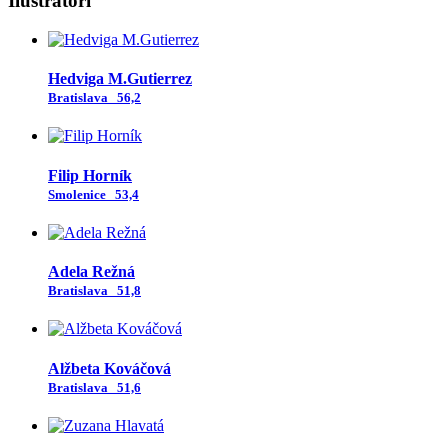
Ilustrátori
Hedviga M.Gutierrez
Bratislava
56,2
Filip Horník
Smolenice
53,4
Adela Režná
Bratislava
51,8
Alžbeta Kováčová
Bratislava
51,6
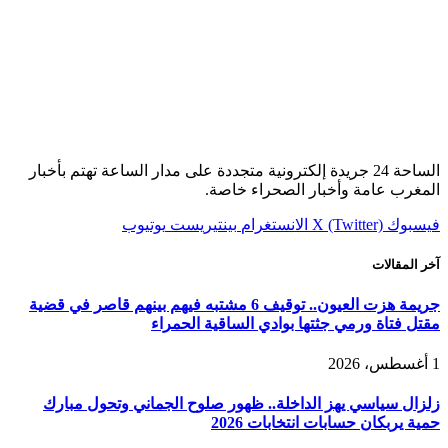
الساحة 24 جريدة إلكترونية متجددة على مدار الساعة تهتم بأخبار
المغرب عامة وأخبار الصحراء خاصة.
فيسبوك
X (Twitter)
الانستغرام
بينتيريست
يوتيوب
آخر المقالات
جريمة هزت العيون.. توقيف 6 مشتبه فيهم بينهم قاصر في قضية
مقتل فتاة ورمي جثتها بوادي الساقية الحمراء
1 أغسطس، 2026
زلزال سياسي يهز الداخلة.. ظهور صلوح الجماني وتحول مبارك
حمية يربكان حسابات انتخابات 2026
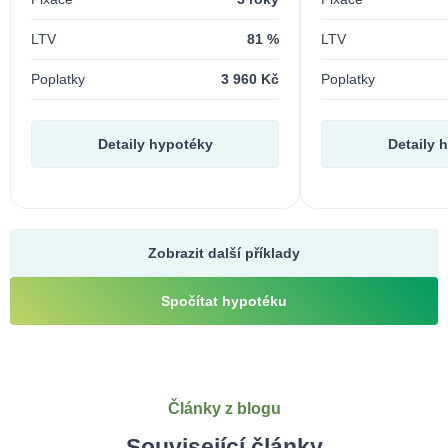
LTV
81 %
LTV
Poplatky
3 960 Kč
Poplatky
Detaily hypotéky
Detaily 
Zobrazit další příklady
Spočítat hypotéku
Články z blogu
Související články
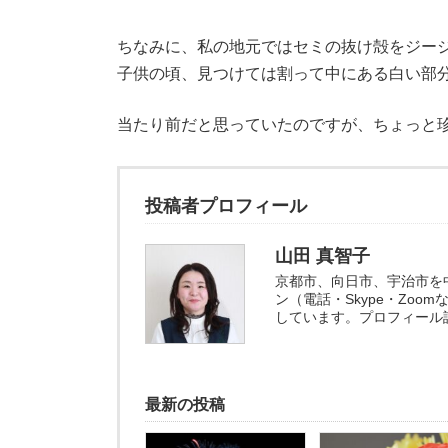
ちなみに、私の地元ではセミの抜け殻をジー
子供の頃、見つけては割って中にある白い部
当たり前だと思っていたのですが、ちょっと
投稿者プロフィール
山田 真智子
京都市、向日市、宇治市を
ン（電話・Skype・Zo
しています。プロフィール
最新の投稿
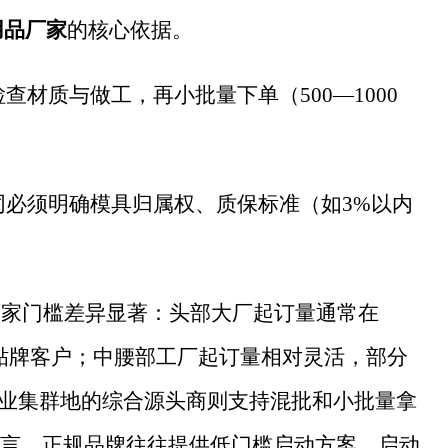
用品厂家
的核心依据。
查材质与做工，再小批量下单（500—1000
必须明确模具归属权、质保标准（如3%以内
厂家门槛差异显著：头部大厂起订量通常在
EM贴牌客户；中腰部工厂起订量相对灵活，部分
产业集群地的综合源头商则支持混批和小批量拿
言，正规品牌往往提供低门槛启动方案，启动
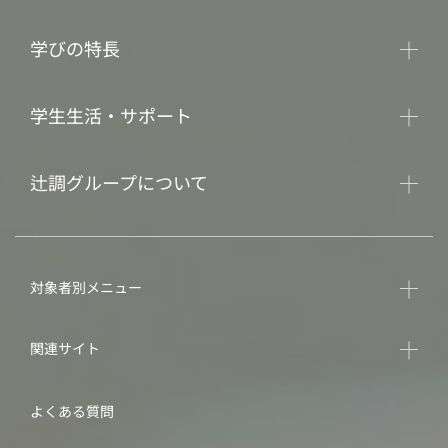
学びの特長
学生生活・サポート
辻調グループについて
対象者別メニュー
関連サイト
よくある質問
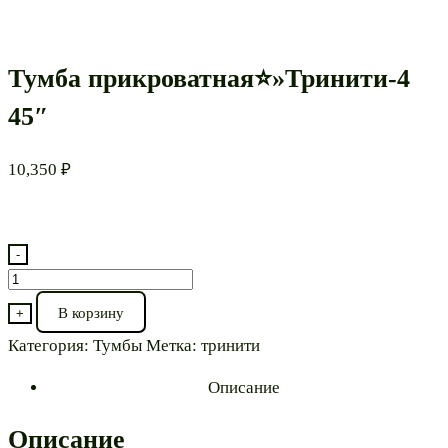
Тумба прикроватная⭐»Тринити-4
45″
10,350
₽
-
Количество
товара
В корзину
+
Тумба
Категория:
Тумбы
Метка:
тринити
прикроватная⭐"Тринити-4
45"
Описание
Описание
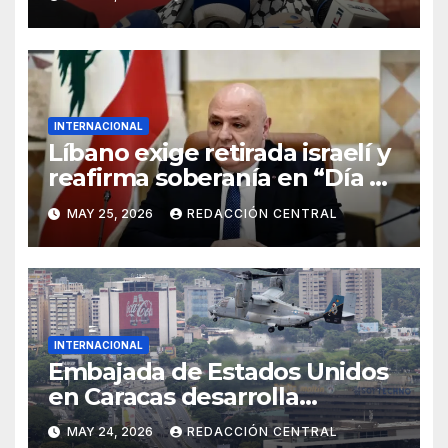
INTERNACIONAL
Líbano exige retirada israelí y
reafirma soberanía en “Día de
la Resistencia y la Liberación”
MAY 25, 2026
REDACCIÓN CENTRAL
INTERNACIONAL
Embajada de Estados Unidos
en Caracas desarrolla
simulacro aéreo de
MAY 24, 2026
REDACCIÓN CENTRAL
evacuación y contingencia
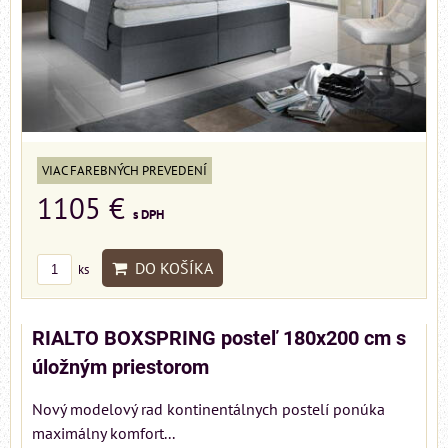
VIAC FAREBNÝCH PREVEDENÍ
1105 €
s DPH
DO KOŠÍKA
ks
RIALTO BOXSPRING posteľ 180x200 cm s
úložným priestorom
Nový modelový rad kontinentálnych postelí ponúka
maximálny komfort...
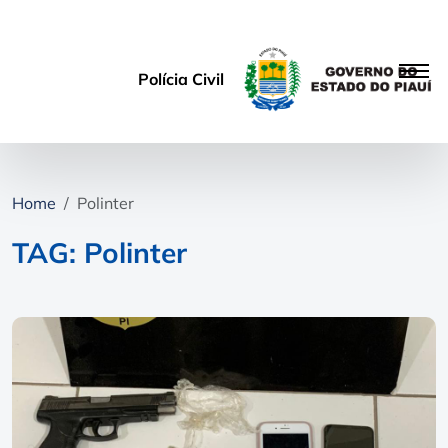
Polícia Civil
Home
Polinter
TAG: Polinter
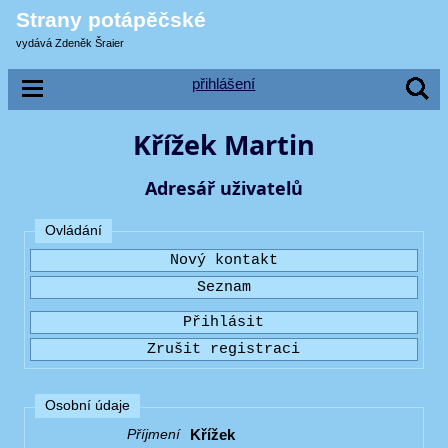
Strany potápěčské
vydává Zdeněk Šraier
přihlášení
Křížek Martin
Adresář uživatelů
Ovládání
Osobní údaje
Křížek
Příjmení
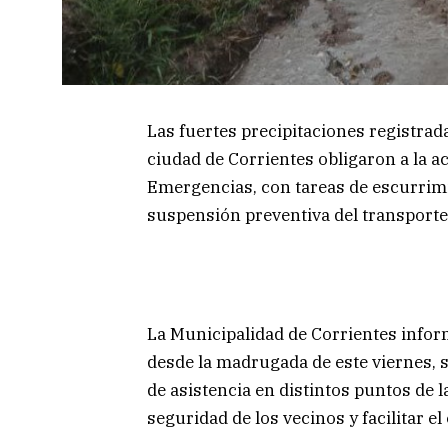
Las fuertes precipitaciones registrad
ciudad de Corrientes obligaron a la a
Emergencias, con tareas de escurrimie
suspensión preventiva del transporte
La Municipalidad de Corrientes inform
desde la madrugada de este viernes, 
de asistencia en distintos puntos de la
seguridad de los vecinos y facilitar 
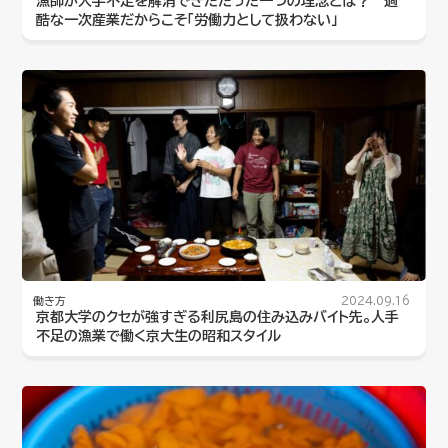
漁師が人手不足を解消できたたった一つの理念とは？ 過
酷な一次産業だからこそ「労働力として扱わない」
働き方
2024.09.16
京都大学のクセが強すぎる利尻島の住み込みバイト先。人手
不足の漁業で働く京大生の昭和スタイル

**What is being asked**
Lines with the word "прикроватная": tally them across the material and give only the total.

**Exercise response**
2